Era uma espécie de cantina aquela taverna/mercearia, sita à entrada para as Caldas de Manteigas, sobranceira à fabrica que ardeu quando eu era bem pequenina, numa noite de triste memória. Ainda hoje sinto os gritos das pessoas em desespero por perderem o seu ganha-pão e vejo as chamas altaneiras a iluminarem a noite escura!

Caldas de Manteigas
Caldas de Manteigas

Mas não vou falar da fábrica, vou falar da taverna da menina Isabel.

Silvava o meio-dia e não tardavam a chegar, quase em procissão, homens vestidos de cotim azul carregando a bolsa da merenda com um naco de pão centeio, talvez uma rodela de chouriça ou morcela e, na melhor das hipóteses, uma fatia de queijo, bem enrolados num guardanapo atado pelas quatro pontas. E nunca faltava, também, a merendeira de alumínio onde traziam, ou fingiam trazer, algo mais reconfortante.

Sentavam-se todos, lado a lado, nos bancos corridos à volta das paredes, com a sacola no colo. A menina Isabel já tinha a mesa posta lá no meio, para o marido e filhos. Ao centro, a braseira bem acesa no estrado para criar um ambiente mais acolhedor. Os clientes iam pedindo o seu copito de três ou de meio quartilho que eram servidos ao balcão, do vinho tirado à torneira da pipa. Quase sempre ficava assente no rol para ser pago quando recebessem o ordenado.

A menina Isabel trazia uma enorme panela de caldo verde ou «sopa de entulho» e depois de servir a família insistia em que todos, para ficarem mais aconchegados, comessem uma conchinha que lhes deitava nas lancheiras. Faziam-se um pouco rogados mas acabavam por aceitar.

Também eles, volta e meia, traziam um poucochinho de feijão, ou grão; uma saquinha de batatas quando as arrancavam da terra; um molhinho de carne cheia quando faziam a matança; uma canastra de fruta… nunca ficavam a dever, dizia ela sorrindo para o marido que concordava plenamente.

Como era difícil a vida de toda a gente após a guerra. Ganhava-se tão poucochinho!

Saíam da fábrica às cinco e meia e tinham as hortas para tratar, os filhos para cuidarem. Por sua vez, as mulheres tinham de fazer o jantar, lavar roupa, passar a ferro, preparar as lancheiras para o dia seguinte… pior era, quando não tinham trabalho, ou antes, quando não recebiam dinheiro por todo o cansaço em que viviam.

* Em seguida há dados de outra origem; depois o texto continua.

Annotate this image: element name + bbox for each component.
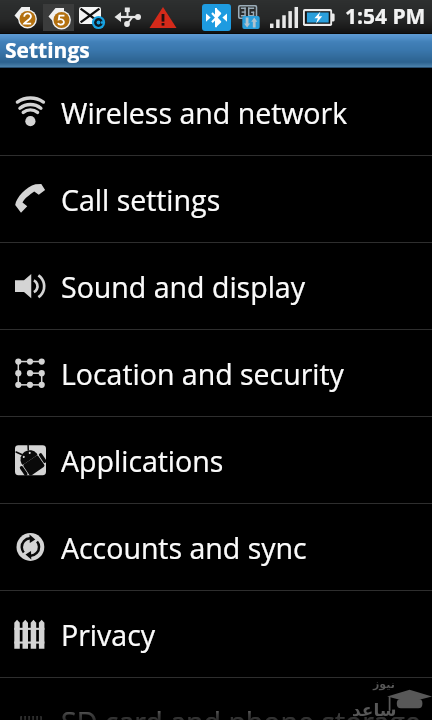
staticText: Wireless and network — [61, 94, 348, 133]
staticText: Accounts and sync — [61, 529, 307, 568]
staticText: Call settings — [61, 181, 221, 220]
button[interactable]: Call settings — [0, 156, 432, 242]
staticText: Applications — [61, 442, 224, 481]
button[interactable]: Privacy — [0, 591, 432, 677]
staticText: Privacy — [61, 616, 156, 655]
button[interactable]: SD card and phone storage — [0, 678, 432, 720]
staticText: 1:54 PM — [345, 2, 426, 31]
button[interactable]: Applications — [0, 417, 432, 503]
staticText: SD card and phone storage — [61, 703, 421, 720]
button[interactable]: Accounts and sync — [0, 504, 432, 590]
staticText: Sound and display — [61, 268, 306, 307]
button[interactable]: Wireless and network — [0, 69, 432, 155]
staticText: ساعد — [352, 700, 397, 720]
button[interactable]: Location and security — [0, 330, 432, 416]
staticText: Location and security — [61, 355, 344, 394]
staticText: نیوز — [373, 678, 395, 691]
button[interactable]: Sound and display — [0, 243, 432, 329]
staticText: Settings — [5, 36, 90, 65]
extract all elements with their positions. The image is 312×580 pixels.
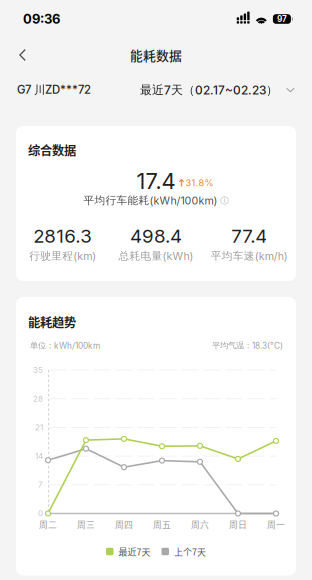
staticText: 28 [33, 394, 43, 404]
staticText: 21 [35, 423, 43, 432]
staticText: 周三 [77, 518, 95, 531]
staticText: 周二 [39, 518, 57, 531]
staticText: 2816.3 [33, 225, 92, 247]
staticText: 能耗数据 [130, 46, 182, 64]
staticText: 最近7天 [118, 545, 150, 558]
staticText: 35 [33, 365, 43, 375]
staticText: 周四 [115, 518, 133, 531]
staticText: 行驶里程(km) [29, 249, 96, 263]
staticText: 09:36 [23, 11, 60, 27]
button[interactable]: 最近7天（02.17~02.23） [140, 74, 295, 106]
staticText: 31.8% [186, 178, 214, 188]
staticText: 周日 [229, 518, 247, 531]
staticText: 能耗趋势 [28, 313, 76, 331]
staticText: 14 [35, 451, 43, 461]
staticText: 周一 [267, 518, 285, 531]
staticText: 97 [277, 14, 287, 24]
staticText: 平均气温：18.3(°C) [212, 340, 283, 351]
staticText: 7 [38, 480, 43, 490]
staticText: 综合数据 [28, 141, 76, 159]
staticText: 77.4 [231, 225, 267, 247]
staticText: i [224, 197, 225, 204]
button[interactable]: G7 川ZD***72 [17, 74, 91, 106]
staticText: 上个7天 [174, 545, 206, 558]
staticText: 单位：kWh/100km [30, 340, 100, 351]
staticText: 17.4 [136, 168, 176, 194]
staticText: 平均行车能耗(kWh/100km) [84, 194, 218, 207]
staticText: 498.4 [130, 225, 182, 247]
button[interactable]: Back [0, 39, 38, 71]
staticText: 总耗电量(kWh) [118, 249, 194, 263]
staticText: 0 [38, 508, 43, 518]
staticText: G7 川ZD***72 [17, 83, 91, 97]
staticText: 最近7天（02.17~02.23） [140, 82, 278, 98]
staticText: 周六 [191, 518, 209, 531]
staticText: 周五 [153, 518, 171, 531]
staticText: 平均车速(km/h) [211, 249, 288, 263]
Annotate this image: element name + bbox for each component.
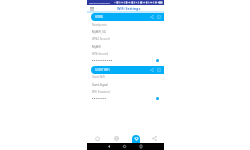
staticText: allow-modsgroups (89, 1, 110, 4)
button[interactable]: Network details (155, 13, 162, 21)
staticText: GUEST WiFi (95, 68, 110, 72)
button[interactable]: Share network (148, 66, 155, 74)
button[interactable]: Discover (107, 130, 126, 143)
staticText: WiFi Settings (117, 6, 141, 11)
button[interactable]: Back (106, 143, 111, 150)
button[interactable]: GUEST WiFi (91, 66, 164, 74)
staticText: Nearby nets (92, 23, 107, 27)
button[interactable]: Home (122, 143, 127, 150)
staticText: Guest WiFi (92, 75, 105, 79)
staticText: WiFi Password (92, 90, 110, 94)
button[interactable]: HOME (91, 13, 164, 21)
staticText: Guest Signal (92, 83, 108, 87)
staticText: MyWiFi (92, 45, 102, 49)
button[interactable]: Share network (148, 13, 155, 21)
staticText: MyWiFi_5G (92, 30, 106, 34)
staticText: WPA2 Secured (92, 37, 110, 41)
staticText: WPA Secured (92, 52, 108, 56)
staticText: HOME (95, 15, 104, 19)
button[interactable]: Recent apps (138, 143, 143, 150)
button[interactable]: Share (145, 130, 164, 143)
button[interactable]: WiFi (126, 130, 145, 143)
button[interactable]: Network details (155, 66, 162, 74)
button[interactable]: Menu (89, 5, 95, 12)
button[interactable]: Home (87, 130, 107, 143)
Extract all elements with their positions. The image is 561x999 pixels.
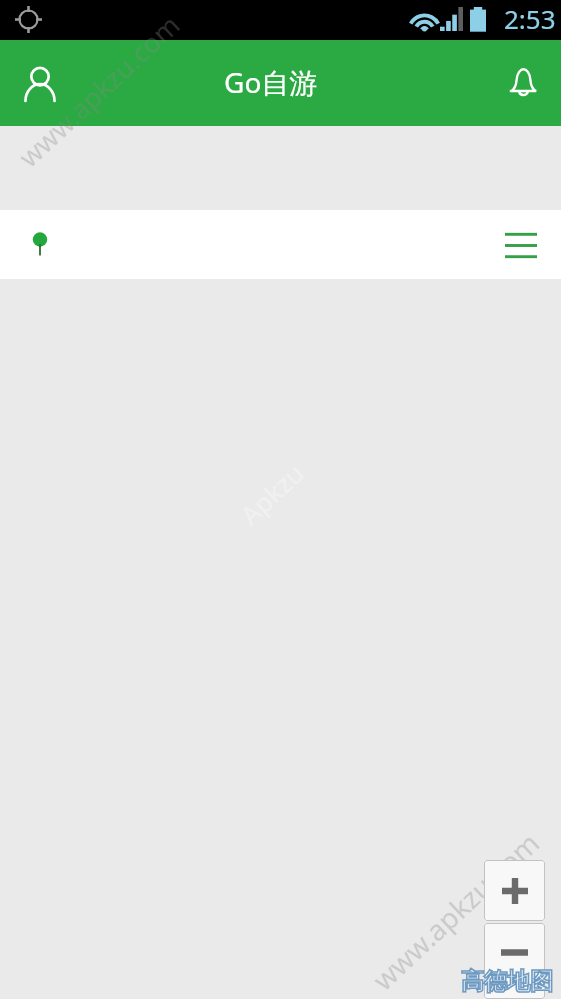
staticText: 2:53 <box>504 1 556 36</box>
button[interactable]: Account <box>0 40 86 126</box>
staticText: Go自游 <box>224 63 318 101</box>
button[interactable]: Zoom out <box>484 923 545 999</box>
button[interactable]: Zoom in <box>484 860 545 921</box>
button[interactable]: Current location <box>18 223 62 267</box>
staticText: 高德地图 <box>461 967 553 996</box>
staticText: www.apkzu.com <box>10 6 188 175</box>
button[interactable]: Notifications <box>475 40 561 126</box>
staticText: www.apkzu.com <box>364 824 547 998</box>
button[interactable]: Menu <box>501 225 541 265</box>
staticText: 高德地图 <box>461 967 553 996</box>
button[interactable]: Current location <box>0 210 561 279</box>
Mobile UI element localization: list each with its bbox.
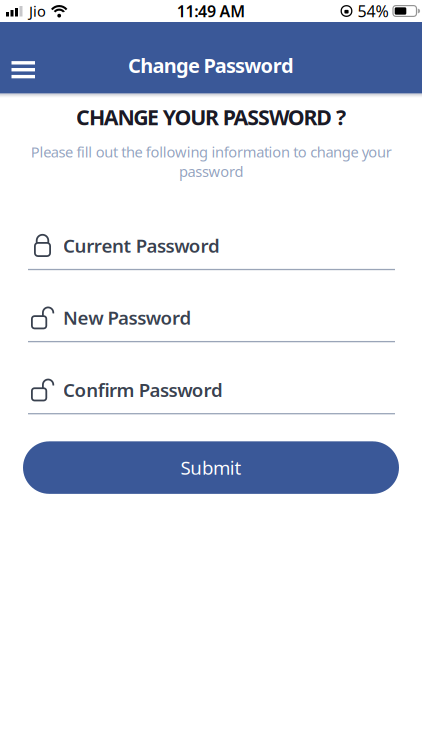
staticText: Please fill out the following informatio… bbox=[31, 142, 391, 181]
staticText: New Password bbox=[63, 305, 192, 330]
staticText: Confirm Password bbox=[63, 377, 223, 402]
staticText: Change Password bbox=[128, 52, 294, 78]
staticText: Current Password bbox=[63, 233, 220, 258]
button[interactable]: Current Password bbox=[0, 233, 422, 270]
button[interactable]: New Password bbox=[0, 305, 422, 342]
staticText: Submit bbox=[180, 455, 242, 480]
staticText: 11:49 AM bbox=[177, 0, 245, 22]
button[interactable]: Submit bbox=[0, 441, 422, 494]
staticText: CHANGE YOUR PASSWORD ? bbox=[76, 103, 346, 131]
button[interactable]: Menu bbox=[0, 53, 35, 86]
button[interactable]: Confirm Password bbox=[0, 377, 422, 414]
staticText: Jio bbox=[29, 1, 46, 21]
staticText: 54% bbox=[358, 0, 388, 22]
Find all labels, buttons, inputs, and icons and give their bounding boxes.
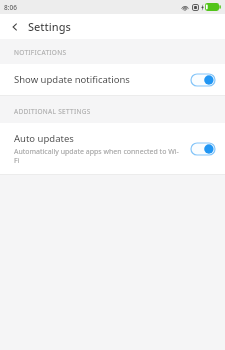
- staticText: Automatically update apps when connected…: [14, 147, 183, 165]
- button[interactable]: Back: [6, 18, 24, 36]
- button[interactable]: Auto updates: [0, 123, 225, 174]
- staticText: 8:06: [4, 3, 17, 12]
- staticText: Settings: [28, 19, 71, 34]
- button[interactable]: Toggle: [191, 74, 215, 86]
- staticText: ADDITIONAL SETTINGS: [14, 107, 91, 116]
- button[interactable]: Toggle: [191, 143, 215, 155]
- staticText: Auto updates: [14, 132, 74, 145]
- staticText: Show update notifications: [14, 73, 130, 86]
- button[interactable]: Show update notifications: [0, 64, 225, 95]
- staticText: NOTIFICATIONS: [14, 48, 67, 57]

Lembrei-me agora da senhora Prazeres. Ia para o rio com a grande canastra de roupa à cabeça, com os quatro filhos pequeninos agarrados às suas saias tiritando de frio. Sentava-os, bem juntinhos uns aos outros numa velha manta, que colocava no chão entre dois pedregulhos, enquanto ela molhava, ensaboava, corava e punha a enxugar a roupa que lhe davam a lavar em troca duma ou duas moedas de cinco ou de dez escudos. Às vezes, ficavam a dever semanas e semanas. A senhora Prazeres quase pedia desculpa por suplicar a sua paga. Segredava ela que as senhoras que mais tinham eram sempre as que levavam mais tempo a pagar.

Certo dia, ao chegar a casa, apercebeu-se que esquecera uma camisa de popeline estendida nos arbustos. Estava um frio de rachar, ela sem ter o fogareiro aceso para aquecer uma poucochinha de água. Até a caixa de fósforos estava vazia. E não tinha sequer três tostões para ir comprar outra.

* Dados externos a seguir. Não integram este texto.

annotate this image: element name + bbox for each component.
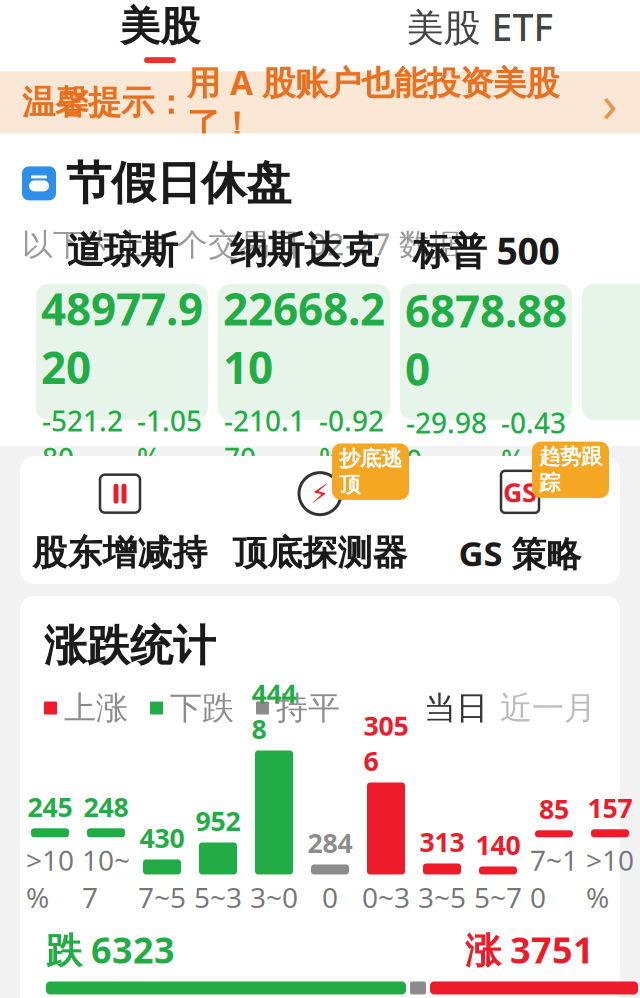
staticText: 140 xyxy=(476,827,520,862)
button[interactable]: 纳斯达克 xyxy=(218,284,390,420)
staticText: ⚡︎ xyxy=(310,478,330,509)
staticText: 美股 xyxy=(120,2,200,51)
button[interactable]: GS xyxy=(420,456,620,584)
staticText: >10% xyxy=(586,841,634,916)
staticText: 5~3 xyxy=(194,878,242,916)
staticText: 157 xyxy=(588,790,632,825)
staticText: 48977.920 xyxy=(41,279,203,396)
staticText: 3056 xyxy=(364,708,408,778)
staticText: 温馨提示： xyxy=(22,82,187,123)
button[interactable]: 标普 500 xyxy=(400,284,572,420)
staticText: 涨跌统计 xyxy=(44,620,216,672)
staticText: -210.170 xyxy=(224,402,305,476)
staticText: 顶底探测器 xyxy=(232,532,408,574)
staticText: 284 xyxy=(308,825,352,860)
staticText: 10~7 xyxy=(82,841,130,916)
staticText: 0~3 xyxy=(362,878,410,916)
staticText: 美股 ETF xyxy=(406,2,554,51)
staticText: 245 xyxy=(28,789,72,824)
staticText: 用 A 股账户也能投资美股了！ xyxy=(187,60,559,145)
staticText: 22668.210 xyxy=(223,279,385,396)
staticText: -0.92% xyxy=(319,402,384,476)
button[interactable]: 美股 ETF xyxy=(320,0,640,72)
staticText: 抄底逃顶 xyxy=(339,446,402,498)
button[interactable]: 当日 xyxy=(424,688,488,728)
staticText: 涨 3751 xyxy=(465,926,594,974)
button[interactable]: ⚡︎ xyxy=(220,456,420,584)
button[interactable]: 近一月 xyxy=(500,688,596,728)
staticText: 3~0 xyxy=(250,878,298,916)
staticText: 5~7 xyxy=(474,878,522,916)
staticText: 以下为上一个交易日 02-27 数据 xyxy=(22,223,461,264)
staticText: 近一月 xyxy=(500,688,596,728)
staticText: 当日 xyxy=(424,688,488,728)
staticText: 248 xyxy=(84,789,128,824)
button[interactable]: 道琼斯 xyxy=(36,284,208,420)
staticText: › xyxy=(602,69,618,136)
staticText: 持平 xyxy=(276,688,340,728)
staticText: 纳斯达克 xyxy=(230,227,378,273)
button[interactable]: 温馨提示： xyxy=(0,72,640,134)
staticText: 952 xyxy=(196,803,240,838)
staticText: 道琼斯 xyxy=(66,227,178,273)
staticText: -521.280 xyxy=(42,402,123,476)
staticText: 7~5 xyxy=(138,878,186,916)
staticText: 7~10 xyxy=(530,841,578,916)
staticText: -29.980 xyxy=(406,404,487,478)
staticText: 3~5 xyxy=(418,878,466,916)
staticText: 下跌 xyxy=(170,688,234,728)
staticText: 85 xyxy=(539,791,569,826)
staticText: 430 xyxy=(140,820,184,856)
staticText: 313 xyxy=(420,824,464,860)
staticText: 跌 6323 xyxy=(46,926,175,974)
staticText: 标普 500 xyxy=(412,226,560,275)
button[interactable]: 美股 xyxy=(0,0,320,72)
staticText: 股东增减持 xyxy=(32,532,208,574)
staticText: GS 策略 xyxy=(458,530,582,576)
button[interactable]: 股东增减持 xyxy=(20,456,220,584)
staticText: 趋势跟踪 xyxy=(539,444,602,496)
staticText: 6878.880 xyxy=(405,281,567,398)
staticText: 上涨 xyxy=(64,688,128,728)
staticText: -0.43% xyxy=(501,404,566,478)
staticText: >10% xyxy=(26,841,74,916)
staticText: -1.05% xyxy=(137,402,202,476)
staticText: 0 xyxy=(322,878,338,916)
staticText: 节假日休盘 xyxy=(66,156,291,211)
staticText: GS xyxy=(503,474,537,510)
staticText: 4448 xyxy=(252,676,296,746)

Olhou para os filhos sem saber o que fazer primeiro.

Passava a Lucinda por ali, quando a viu tão angustiada.

– Então, senhora Prazeres, o que é que tem? Posso ajudar nalguma coisa?
– Ai filha, deixei uma camisa no estendal, vê lá tu! E os pequenitos já estão arreganhados e cheiinhos de fome.
– Eu vou buscá-la. Diga-me lá onde está.

A senhora Prazeres explicou bem o lugar e perguntou:

– Óh! minha filha, tu és capaz de me fazer esse favor?
– Claro que sou. Vou num pé e volto noutro. Trate lá dos cachopinhos.

Que grata lhe ficou, a senhora Prazeres!

Depois, voltou-se para o fogareiro a carvão, tentando encontrar no meio da cinza uma brasinha que pudesse atear com uma sopradela. Mas não, nadinha de nada! Os garotos choravam com frio e fome. Deixou-os em casa um momentinho e correu à taverna da Menina Isabelinha implorar que lhe fiasse uma caixa de fósforos. A Menina Isabelinha já estava a pôr a sopa a fumegar na mesa. Olhou para a senhora Prazeres e pediu-lhe que levasse uma panelinha para ela e para os filhos, pois estava mesmo acabadinha de fazer e havia que chegasse.

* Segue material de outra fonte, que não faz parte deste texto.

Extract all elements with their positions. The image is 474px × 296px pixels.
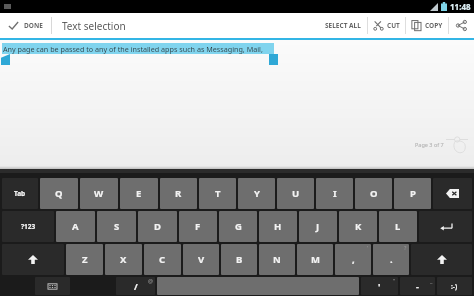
staticText: Y xyxy=(254,187,260,200)
button[interactable]: M xyxy=(297,244,333,275)
staticText: CUT xyxy=(387,21,400,30)
button[interactable]: Y xyxy=(238,178,275,209)
staticText: SELECT ALL xyxy=(325,21,361,30)
button[interactable]: Shift xyxy=(411,244,472,275)
staticText: Z xyxy=(82,253,88,266)
staticText: :-) xyxy=(451,282,458,291)
staticText: ' xyxy=(378,280,381,292)
staticText: J xyxy=(316,220,320,233)
staticText: F xyxy=(195,220,201,233)
button[interactable]: I xyxy=(316,178,353,209)
button[interactable]: T xyxy=(199,178,236,209)
button[interactable]: G xyxy=(219,211,257,242)
button[interactable]: Enter xyxy=(419,211,472,242)
staticText: B xyxy=(236,253,243,266)
staticText: @ xyxy=(148,277,153,284)
staticText: H xyxy=(274,220,282,233)
button[interactable]: Copy xyxy=(406,13,448,38)
staticText: R xyxy=(175,187,182,200)
button[interactable]: Cut xyxy=(368,13,405,38)
button[interactable]: Backspace xyxy=(433,178,472,209)
button[interactable]: U xyxy=(277,178,314,209)
staticText: A xyxy=(72,220,79,233)
staticText: P xyxy=(410,187,416,200)
staticText: 11:48 xyxy=(450,1,471,12)
staticText: . xyxy=(390,253,393,266)
button[interactable]: Tab xyxy=(2,178,38,209)
button[interactable]: D xyxy=(138,211,177,242)
staticText: D xyxy=(154,220,161,233)
staticText: ?123 xyxy=(21,222,36,231)
button[interactable]: H xyxy=(259,211,297,242)
staticText: U xyxy=(292,187,300,200)
button[interactable]: ?123 xyxy=(2,211,54,242)
button[interactable]: Any page can be passed to any of the ins… xyxy=(2,43,274,54)
staticText: G xyxy=(235,220,242,233)
button[interactable]: P xyxy=(394,178,431,209)
button[interactable]: S xyxy=(97,211,136,242)
button[interactable]: V xyxy=(183,244,219,275)
staticText: L xyxy=(395,220,401,233)
staticText: I xyxy=(333,187,337,200)
button[interactable]: B xyxy=(221,244,257,275)
staticText: DONE xyxy=(24,21,43,30)
staticText: O xyxy=(370,187,378,200)
button[interactable] xyxy=(1,54,10,65)
button[interactable]: C xyxy=(144,244,181,275)
staticText: Any page can be passed to any of the ins… xyxy=(3,44,274,54)
button[interactable]: L xyxy=(379,211,417,242)
button[interactable]: Shift xyxy=(2,244,64,275)
staticText: N xyxy=(273,253,281,266)
button[interactable]: R xyxy=(160,178,197,209)
staticText: , xyxy=(352,253,355,266)
button[interactable]: X xyxy=(105,244,142,275)
button[interactable]: . xyxy=(373,244,409,275)
staticText: X xyxy=(120,253,127,266)
staticText: _ xyxy=(430,277,433,284)
button[interactable]: F xyxy=(179,211,217,242)
staticText: ? xyxy=(404,244,407,251)
button[interactable]: Share xyxy=(449,13,474,38)
staticText: COPY xyxy=(425,21,443,30)
staticText: ' xyxy=(367,244,369,251)
button[interactable]: Q xyxy=(40,178,78,209)
button[interactable]: ' xyxy=(361,277,398,295)
staticText: Page 3 of 7 xyxy=(415,141,444,148)
button[interactable]: DONE xyxy=(0,13,51,38)
staticText: E xyxy=(136,187,142,200)
button[interactable]: , xyxy=(335,244,371,275)
staticText: " xyxy=(393,277,396,284)
button[interactable]: W xyxy=(80,178,118,209)
staticText: Text selection xyxy=(62,19,126,33)
button[interactable]: / xyxy=(116,277,155,295)
staticText: Tab xyxy=(14,189,26,198)
button[interactable]: O xyxy=(355,178,392,209)
button[interactable]: Keyboard settings xyxy=(35,277,70,295)
staticText: W xyxy=(94,187,104,200)
button[interactable]: A xyxy=(56,211,95,242)
button[interactable]: K xyxy=(339,211,377,242)
staticText: M xyxy=(311,253,320,266)
button[interactable]: E xyxy=(120,178,158,209)
staticText: - xyxy=(416,280,419,292)
button[interactable]: Z xyxy=(66,244,103,275)
staticText: / xyxy=(134,280,138,292)
staticText: K xyxy=(355,220,362,233)
button[interactable]: :-) xyxy=(437,277,472,295)
staticText: T xyxy=(215,187,221,200)
button[interactable]: J xyxy=(299,211,337,242)
staticText: V xyxy=(198,253,205,266)
button[interactable]: - xyxy=(400,277,435,295)
staticText: S xyxy=(114,220,120,233)
button[interactable]: N xyxy=(259,244,295,275)
staticText: C xyxy=(159,253,166,266)
staticText: Q xyxy=(55,187,63,200)
button[interactable]: SELECT ALL xyxy=(319,13,367,38)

No dia seguinte, assomava a senhora Prazeres a caminho do rio, a perguntar se a menina Isabel não precisava dumas roupinhas lavadas com urgência.

Era assim cruel a vida de muita gente da minha terra. Trabalhavam arduamente para sobreviverem mas, dificilmente ganhavam o suficiente para matarem a fome, comprarem uns sapatos ou uns tecidos para fazerem uma roupa nova!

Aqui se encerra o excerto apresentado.